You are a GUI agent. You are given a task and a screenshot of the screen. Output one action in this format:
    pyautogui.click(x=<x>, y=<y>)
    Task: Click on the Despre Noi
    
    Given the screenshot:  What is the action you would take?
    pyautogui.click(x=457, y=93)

------------------------------------------------------------------------

Once you reach the line that contains "pyautogui.click(x=<x>, y=<y>)", print it and every line after it exactly as written, stopping at the last line of the records and adding nothing.

    pyautogui.click(x=<x>, y=<y>)
    Task: Click on the Despre Noi
    
    Given the screenshot:  What is the action you would take?
    pyautogui.click(x=457, y=93)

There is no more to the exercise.